- _WORK REQUIRED_
Report every line below that carries the word "Pamukkale".

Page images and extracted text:

'''

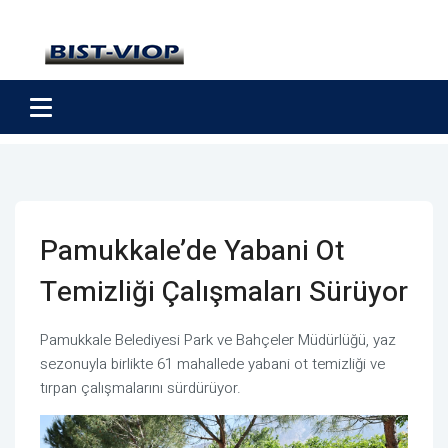
Pamukkale’de Yabani Ot
Temizliği Çalışmaları Sürüyor
Pamukkale Belediyesi Park ve Bahçeler Müdürlüğü, yaz
sezonuyla birlikte 61 mahallede yabani ot temizliği ve
tırpan çalışmalarını sürdürüyor.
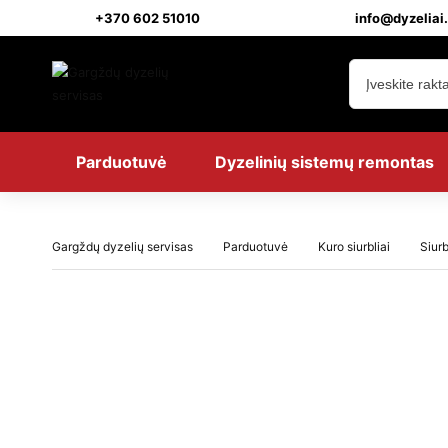
+370 602 51010
info@dyzeliai.
Parduotuvė
Dyzelinių sistemų remontas
Gargždų dyzelių servisas
Parduotuvė
Kuro siurbliai
Siur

'''

- _RESULT OF THIS TASK_
Pamukkale’de Yabani Ot
Pamukkale Belediyesi Park ve Bahçeler Müdürlüğü, yaz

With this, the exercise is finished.